A Proof by Cases is a kind of proof by exhaustion. You are breaking the set you are proving something about into smaller sets.

A good example is when we proved the definition of absolute value.

\[|x| = sgn(x) \cdot x\] \[sgn(x) = \begin{cases} -1 & x<0\\ 0 & x =0\\ 1 & x>0 \end{cases}\]

Case 1: \(x > 0\)

\[\begin{array}{l l l} 1. & x > 0 & \textrm{Case Assertion} \\ 2. & sgn(x) = 1 & \textrm{Signum Def.} \\ 3. & sgn(x) \cdot x = x & \textrm{Multiply both sides by } x \\ 4. & |x| = x & \textrm{Applied Def. of Absolute Value to Line 1} \\ 5. & sgn(x) = |x| & \textrm{Compared Lines 3 and 5} \\ \end{array}\]

Case 2: \(x = 0\)

\[\begin{array}{l l l} 1. & x = 0 & \textrm{Case Assertion} \\ 2. & sgn(x) = 0 & \textrm{Signum Def.} \\ 3. & sgn(x) \cdot x = 0 & \textrm{Multiply both sides by } x \\ 4. & |x| = 0 & \textrm{Applied Def. of Absolute Value to Line 1} \\ 5. & sgn(x) = |x| & \textrm{Compared Lines 3 and 5} \\ \end{array}\]

Case 3: \(x < 0\)

\[\begin{array}{l l l} 1. & x < 0 & \textrm{Case Assertion} \\ 2. & sgn(x) = -1 & \textrm{Signum Def.} \\ 3. & sgn(x) \cdot x = -x & \textrm{Multiply both sides by } x \\ 4. & |x| = -x & \textrm{Applied Def. of Absolute Value to Line 1} \\ 5. & sgn(x) = |x| & \textrm{Compared Lines 3 and 5} \\ \end{array}\]

Proof of Existence

Sometimes you just need to prove the existence of something.

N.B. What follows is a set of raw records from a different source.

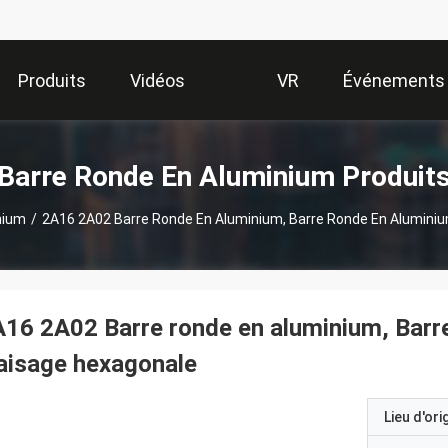
Produits
Vidéos
VR
Événements
Show
Barre Ronde En Aluminium Produit
nium
/
2A16 2A02 Barre Ronde En Aluminium, Barre Ronde En Aluminiu
16 2A02 Barre ronde en aluminium, Barre
aisage hexagonale
Lieu d'ori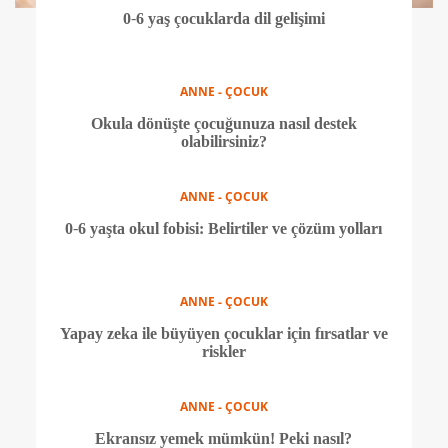
0-6 yaş çocuklarda dil gelişimi
ANNE - ÇOCUK
Okula dönüşte çocuğunuza nasıl destek
olabilirsiniz?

\(\exists x \in S, {} P(x)\).

Again, like we discussed in class, you can show the existence of something by looking at every element of the set and finding an \(x\) such that \(P(x)\) is true.

Let’s go back to our food example:

\(F = \{\)Erik, José, Nicoleta, Aksana\(\}\)

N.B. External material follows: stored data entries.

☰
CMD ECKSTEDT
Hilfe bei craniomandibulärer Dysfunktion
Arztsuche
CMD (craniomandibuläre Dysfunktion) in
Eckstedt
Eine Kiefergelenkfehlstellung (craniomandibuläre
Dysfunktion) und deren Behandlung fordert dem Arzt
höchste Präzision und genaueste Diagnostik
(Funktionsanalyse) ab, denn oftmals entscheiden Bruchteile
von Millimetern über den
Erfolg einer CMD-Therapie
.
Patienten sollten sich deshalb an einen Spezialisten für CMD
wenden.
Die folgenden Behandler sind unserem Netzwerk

\(V = \{\)Aksana, Erik\(\}\) is the set of your friends who are vegetarian

\(N = \{\)Aksana\(\}\) is the set of your friends who are vegan

We want to prove: \(\exists x \in F,{} x \in N \rightarrow x \in V\)

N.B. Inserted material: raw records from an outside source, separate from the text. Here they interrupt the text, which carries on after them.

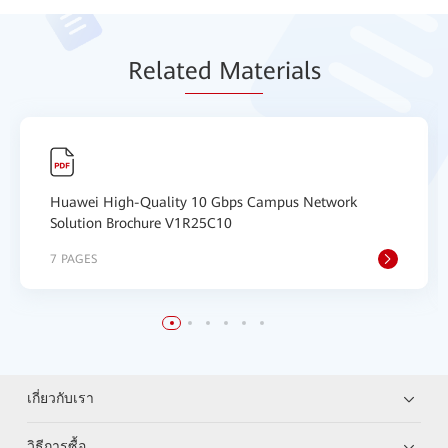
Relat
ed Mat
erials
Huawei High-Quality 10 Gbps Campus Network
Solution Brochure V1R25C10
7 PAGES
เกี่ยวกับเรา
วิธีการซื้อ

\[\begin{array}{l l l} 1. & x = \textrm{Aksana} & \textrm{Picked an }x \in F \\ 2. & x \in N = \texttt{True} & \textrm{Given} \\ 3. & x \in V = \texttt{True} & \textrm{Given} \\ 4. & x \in N \rightarrow x \in V = \texttt{True} & \textrm{Applied Def. of Implication to Lines 3 and 4 } \square \\ \end{array}\]

Proof of Existence

Sometimes you will have to prove the existence of more complicated things. For example, you might want to argue the usefulness of exponential encryption by proving that exponential encryption can be decrypted:

\[\exists e,d,x,N \in \mathbb{Z}, {} x^{e \cdot d} \bmod N = x\]

You can do this by using RSA as an example:

\[N = p \cdot q\]

\[e \cdot d = 1 \bmod (p-1)(q-1)\]

(I’m not going to do the actual proof of this because we already did it in class.)

This can also be called a constructive proof because you are literally constructing your own example.

Common Constructive Proofs

A common constructive proof you will see in computer science looks something like:

“This problem can be solved in this amount of time”

People will prove this by constructing an algorithm that solves that problem and proving that the algorithm can be completed in a certain runtime.